Last Sunday I was woken at 7am by a commotion in the next room. For a fleeting second I wondered if my son was planning to take over Peirene HQ for band practice. I turned around to put the arm around my husband. He was not there. He’d probably gone for a run – one of his long list of New Year’s resolutions. About to slide back in to sleep, I was overcome by a sense of unease. I’d better check what’s going on next door.
Books were lying in a big heap on the floor. My husband was balancing on a ladder to reach the top shelves.

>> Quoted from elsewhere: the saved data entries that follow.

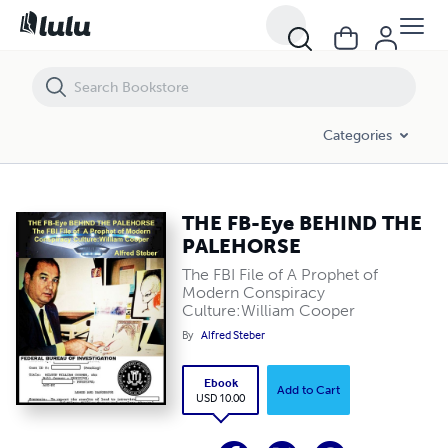
THE FB-Eye BEHIND THE PALEHORSE
Categories
THE FB-Eye BEHIND THE
PALEHORSE
The FBI File of A Prophet of
Modern Conspiracy
Culture:William Cooper
By
Alfred Steber
Ebook
Add to Cart
USD 10.00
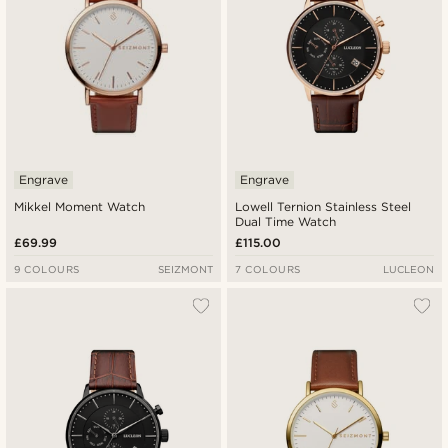
Engrave
Engrave
Mikkel Moment Watch
Lowell Ternion Stainless Steel
Dual Time Watch
£69.99
£115.00
9 COLOURS
SEIZMONT
7 COLOURS
LUCLEON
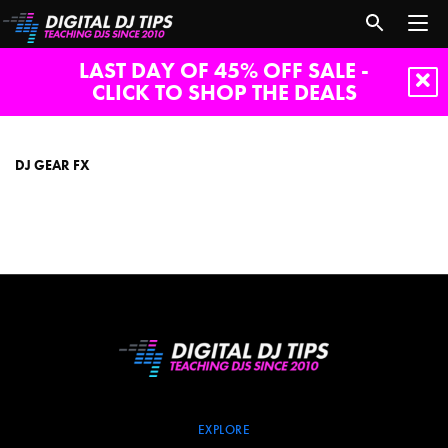
LAST DAY OF 45% OFF SALE -
CLICK TO SHOP THE DEALS
dj
gear
fx
DJ GEAR FX
EXPLORE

‘We need more book space,’ he declared. I nodded. ‘So I am reorganizing, sorting through and…er… deprioritizing books that we don’t need any longer.’
I stopped nodding. ‘Do not touch my books,’ I said.

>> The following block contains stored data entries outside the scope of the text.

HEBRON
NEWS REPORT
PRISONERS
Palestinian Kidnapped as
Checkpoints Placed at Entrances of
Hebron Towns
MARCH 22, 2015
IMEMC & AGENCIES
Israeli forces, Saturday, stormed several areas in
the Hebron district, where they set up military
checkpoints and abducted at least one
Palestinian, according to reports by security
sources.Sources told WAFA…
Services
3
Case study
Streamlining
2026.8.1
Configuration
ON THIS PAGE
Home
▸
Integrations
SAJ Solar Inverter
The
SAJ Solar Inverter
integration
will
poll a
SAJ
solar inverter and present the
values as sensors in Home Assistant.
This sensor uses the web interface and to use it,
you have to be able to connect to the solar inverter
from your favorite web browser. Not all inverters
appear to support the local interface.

Some marriages survive because of different bathrooms or separate duvet covers. Our marriage has endured for 20 years because we don’t mix books. We don’t even share books. We often have two copies of the same book. We stop short of having individually allocated book cases, but we have assigned ourselves distinct shelves. I don’t like my books sharing space with other books. And I organize my books my own way, thank you very much. He knows this.
‘I wouldn’t dream of touching your books,’ he said. Reassured, I went back to bed.
Fifteen minutes later he brought me a coffee. ‘I like to move a few of your books. Just to another shelf,’ he said with a sly smile.
I sat up straight. ‘I have told you already…’ Then I softened. ‘OK. You can move some.’ I told him exactly which ones. I felt like a generous, kind-hearted wife. After all, I was willing to compromise to make my man happy.
When I checked later on, he had done as he had been told. He’s a good man. He loves me. He would not jeopardize twenty years of marriage.
On Monday morning on the way to my desk, my eyes fell on the shelf closest to me – my shelf. I froze. There were his books instead. A scream of horror escaped my lips. I called him at work. He laughed nervously. ‘I thought you might not notice.’
Needless to say, for the rest of the week our marriage has been on the rocks. However, come Friday, we had established a temporary ceasefire. We are sharing for the first time in our lives a shelf. On the left are his books, on the right are mine.
It’s fine for the moment. I’m biding my time. He will start a new job soon and then – when he is travelling on business – I will buy the complete works of Maurice Blanchot (my current favourite) and restore the shelf to its rightful owner.